We leunen tegen een lantaarnpaal aan het eind van Carnaby Street in Londen. Aan de overkant van de straat loopt een baardig jongmens dat zijn linkerbeen zo plaatst dat hij een foto kan nemen van zijn sneaker en van de grille van onze Mini tegelijk – die foto is vast ergens op Instagram te vinden. Wij weten weinig van sneakers, maar wat we uit dit tafereel wel kunnen opmaken, is dat dit autootje na 60 jaar toch nog altijd uitstraling en aantrekkingskracht bezit. In een wereld die wordt gedomineerd door de obsessie voor het nieuwste van het nieuwste, is de ‘echte’ Mini nog altijd een aandachtsmagneet – en dat is geen geringe prestatie.

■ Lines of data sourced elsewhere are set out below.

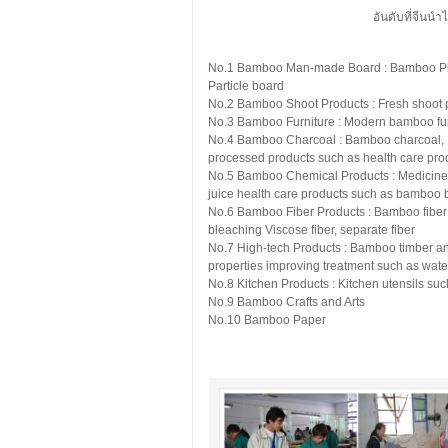
อันดับที่จีนนำ
No.1 Bamboo Man-made Board : Bamboo Plyw
Particle board
No.2 Bamboo Shoot Products : Fresh shoot p
No.3 Bamboo Furniture : Modern bamboo furni
No.4 Bamboo Charcoal : Bamboo charcoal, 
processed products such as health care pr
No.5 Bamboo Chemical Products : Medicine
juice health care products such as bamboo bee
No.6 Bamboo Fiber Products : Bamboo fiber a
bleaching Viscose fiber, separate fiber
No.7 High-tech Products : Bamboo timber 
properties improving treatment such as water
No.8 Kitchen Products : Kitchen utensils such 
No.9 Bamboo Crafts and Arts
No.10 Bamboo Paper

Mensen willen ‘m aanraken, erover praten, ze zwaaien naar ‘m… en zetten hun schoenen met ‘m op de foto. We staan compleet illegaal op de stoep geparkeerd en twee voorbijlopende agenten lachen ons vriendelijk toe en gaan verder met boeven vangen. Huh?

Om een auto opnieuw uit te vinden die zo populair is als de Mini en toch de goodwill die hij bij een groot publiek heeft te behouden, is geen simpel taakje – vraag maar aan BMW. Maar dat betekent nog niet dat het onmogelijk is: Singer nam de Porsche 911 onderhanden en behield de charme en de oorspronkelijkheid van de 964 op sommige vlakken, terwijl het andere zaken aanpaste, en het resultaat is zo cool dat je ogen er pijn van gaan doen. Misschien is dat de beste manier om deze nieuwe Mini ‘Remastered by David Brown Automotive’ te beschouwen: een originele Mini die is ver-Singerd – maar dan in het Engelse Silverstone en niet in Sun Valley, Californië.

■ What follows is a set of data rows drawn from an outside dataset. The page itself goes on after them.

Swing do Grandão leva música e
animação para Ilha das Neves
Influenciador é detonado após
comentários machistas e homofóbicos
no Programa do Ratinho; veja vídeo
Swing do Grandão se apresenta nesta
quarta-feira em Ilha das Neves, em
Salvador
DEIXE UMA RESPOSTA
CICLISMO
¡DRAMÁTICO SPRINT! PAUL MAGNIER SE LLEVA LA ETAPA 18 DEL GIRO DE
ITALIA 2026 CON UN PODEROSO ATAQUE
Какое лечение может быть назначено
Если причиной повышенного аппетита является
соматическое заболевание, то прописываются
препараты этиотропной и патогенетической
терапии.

Waarschijnlijk ken je David Brown Automotive niet – en daar hoef je je niet voor te schamen. De startende carrosseriebouwer bracht eerder een ander model uit – de op de Jaguar XK gebaseerde Speedback GT van driekwart miljoen euro – en die was qua ontwerp nou niet helemaal een doorslaand succes, en tamelijk duur bovendien. Tot op heden hebben ze er daar twaalf van verkocht (helemaal zo gek nog niet, als je erover nadenkt). De Mini is hun tweede plaat, zogezegd, en ze hopen ermee door te breken. Hij wordt gebouwd in hun fabriek in Silverstone, een complex van 1.700 m2, en het doel is om er jaarlijks 50 tot 100 van te produceren – waarbij elk exemplaar helemaal naar de wensen van de klant wordt uitgevoerd. Het is een auto die onze honger naar retrodesign stilt, maar zonder dat ie een moderne interpretatie is, en zonder dat je de Wegenwacht op wekelijkse basis hoeft te gaan bellen.

‘Je voelt je als de enige volwassene op een kleuterpartijtje’

Om ‘m te begrijpen, moet je weten hoeveel werk erin is gestoken – dit is niet bepaald een potje oppoetsen geweest, het is een volledige restauratie, waarbij de wensen en eisen van het moderne stadstype niet vergeten zijn. Om het chassisnummer van de donorauto te mogen behouden, hoef je in het VK alleen het chassis zelf te (her)gebruiken, en twee van de volgende zaken: de ophanging, de stuurinrichting, beide assen, de transmissie, of de motor. Meneer Brown behield de originele basis en maakte die extra stijf, plus de 1,3-liter motor en de handgeschakelde vierbak – beide werden geheel gerenoveerd, zodat ze nu beter zijn dan toen ze nieuw waren. Voor de rest is alles aan de auto vervangen.

Het exterieur is ontdaan van lasnaden, zodat de lijnen vloeiender zijn geworden. Het interieur is volledig nieuw en afgewerkt met vijf soorten (uiterst lekker ruikend) Brits leer, terwijl het met de hand uitgevoerde lakwerk 400 manuren heeft gevergd. Onze testauto is een van de 25 exemplaren van de speciale ‘Inspired by Monte Carlo’-editie, en beschikt zodoende over bestickering op de zijkanten, leren banden over de motorkap, een drietal lampen voor de grille, geen stuurbekrachtiging, en een bescheiden groei in pk’s. Dit alles voor een niet bepaald bescheiden prijs – maar daarover later meer.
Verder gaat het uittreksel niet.